Le savoir-faire de la conservation

Un homme aux cheveux longs, attachés à l'arrière, pose en tenant une femme par l'épaule. Il porte des lunettes, la barbe, un foulard et un manteau vert. La femme porte un bonnet laineux et un chandail chaud rayé. Ils sont dans une serre avec des légumes verdoyants.

Les copropriétaires de la Ferme la Rosée produisent des légumes frais en serre jusqu’en décembre et misent ensuite sur la conservation.

Photo : Radio-Canada / Raphaël Tremblay

À la Ferme la Rosée, Colin Labelle-Rivard et Camille Faubert comptent produire des verdures jusqu’en décembre.

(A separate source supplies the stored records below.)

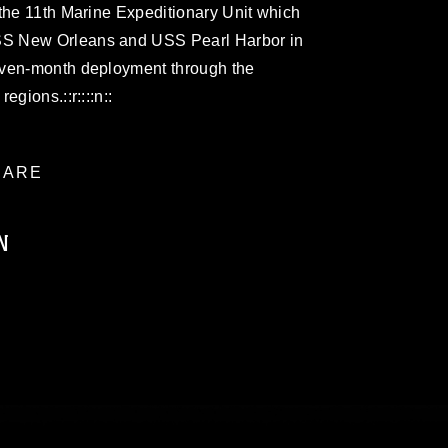
the 11th Marine Expeditionary Unit which
S New Orleans and USS Pearl Harbor in
even-month deployment through the
gions.::r::::n::
ARE
N
ublic domain and has been cleared for
ublish please give the photographer
 commercial or non-commercial use of this
age must be made in compliance with
a.mil/Services/Visual-
ns/
, which pertains to intellectual property
trademark, including the use of official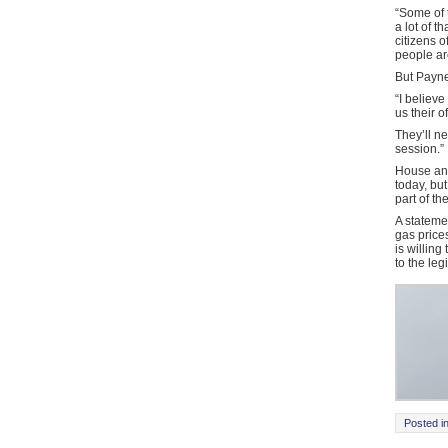
“Some of 
a lot of 
citizens 
people are
But Payne
“I believe
us their 
They’ll ne
session.”
House and
today, bu
part of th
A statemen
gas price
is willing
to the leg
Posted i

Ils miseront ensuite sur l’art de la conservation pour rendre accessible une variété de légumes savoureux dans l’assiette des locavores.

Les jeunes maraîchers ont repris la ferme familiale de Notre-Dame-de-la-Paix en 2017.

Si un grand nombre d’agriculteurs disposent d’une chambre froide, le couple bénéficie aussi d’un caveau, qui lui permet de préserver 12 000 kg de légumes racines.

Dans l’entrepôt en béton, les poches de carottes, panais et autres rutabagas s’entassent.

De grands sacs beiges et remplis de légumes sont empilés dans un entrepôt de béton.

À la Ferme la Rosée, en Outaouais, le caveau permet de conserver des légumes racines durant la saison froide.

Photo : Radio-Canada / Raphaël Tremblay

Quand les températures baissent, le caveau se refroidit naturellement par la géothermie, mais ne descend pas en dessous du point de congélation à cause qu’il est semi-enterré. En fait, on peut conserver les légumes à moindre coût très bien comme ça, révèle Camille Faubert, pour qui la conservation demeure un des principaux défis de la production de légumes en hiver.

Une production enracinée dans son territoire

Les nostalgiques de la fraise de juin seront surpris d’apprendre que les légumes d’hiver peuvent aussi déployer des notes sucrées. Rien de surprenant pour Clémence Briand-Racine de la Ferme aux Colibris.

Les légumes d'hiver, souvent, sont plus sucrés, parce que lorsqu’ils subissent des gels, ils concentrent leur sucre dans leur cellule. Ils viennent avec un goût exceptionnel qu’il n’y a pas dans les légumes d’été, indique-t-elle.

Une femme portant une salopette brune s'esclaffe en tenant une rabiole. Une femme portant une tuque orangée, un foulard et un manteau d'hiver la fixe, le regard étonné.

Au grand plaisir de Clémence Briand-Racine, la réalisatrice Stéphanie Rhéaume s’étonne de la fraîcheur et du goût sucré de la rabiole qu’elle lui a tendue.

Photo : Radio-Canada / Raphaël Tremblay

Se nourrir localement, pour les productrices membres de la coopérative Racines rurales, c’est une occasion en or de s’ouvrir au potentiel de l’agriculture québécoise.

Y’a beaucoup de légumes qu'on connaît peu, mais qu’on peut cultiver ici, dans notre climat, souligne Camille Faubert, copropriétaire de la Ferme la Rosée. C'est intéressant de les intégrer à notre alimentation, ça fait une alimentation qui est vraiment diversifiée.

Pour Clémence Briand-Racine, produire des légumes dans la rigueur de l’hiver, c’est un pari qui vaut doublement la chandelle.

Autant que les consommateurs apprennent à consommer localement l'hiver, nous, on apprend à produire localement. L'hiver pour moi, c'est d'une grande importance au niveau de la souveraineté alimentaire, puis de la sécurité alimentaire, conclut-elle.